MATERIAL SHOWN:

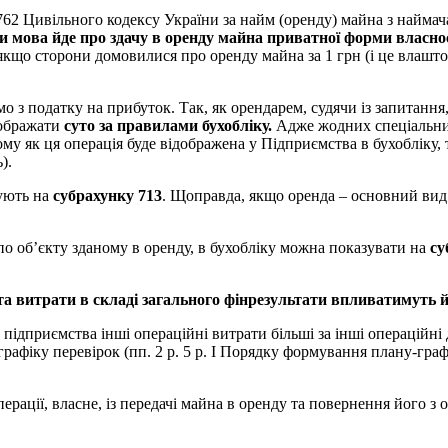
. 762 Цивільного кодексу України за найм (оренду) майна з наймач
 мова йде про здачу в оренду майна приватної форми власност
кщо сторони домовилися про оренду майна за 1 грн (і це влаштов
о з податку на прибуток. Так, як орендарем, судячи із запитання,
дображати
суто за правилами бухобліку.
Адже жодних спеціальних
ому як ця операція буде відображена у Підприємства в бухобліку, 
).
зують на
субрахунку 713
. Щоправда, якщо оренда – основний вид д
по об’єкту зданому в оренду, в бухобліку можна показувати на
су
и та витрати в складі загального фінрезультати впливатимуть 
 підприємства інші операційні витрати більші за інші операційні
рафіку перевірок (пп. 2 р. 5 р. І Порядку формування плану-гра
рації, власне, із передачі майна в оренду та повернення його з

ABOUT THIS TASK:
Exclude all images and restate the records above word for word.

SOLUTION FOR THIS PROBLEM:
. 762 Цивільного кодексу України за найм (оренду) майна з наймач
 мова йде про здачу в оренду майна приватної форми власност
кщо сторони домовилися про оренду майна за 1 грн (і це влаштов
о з податку на прибуток. Так, як орендарем, судячи із запитання,
дображати
суто за правилами бухобліку.
Адже жодних спеціальних
ому як ця операція буде відображена у Підприємства в бухобліку, 
).
зують на
субрахунку 713
. Щоправда, якщо оренда – основний вид д
по об’єкту зданому в оренду, в бухобліку можна показувати на
су
и та витрати в складі загального фінрезультати впливатимуть 
 підприємства інші операційні витрати більші за інші операційні
рафіку перевірок (пп. 2 р. 5 р. І Порядку формування плану-гра
рації, власне, із передачі майна в оренду та повернення його з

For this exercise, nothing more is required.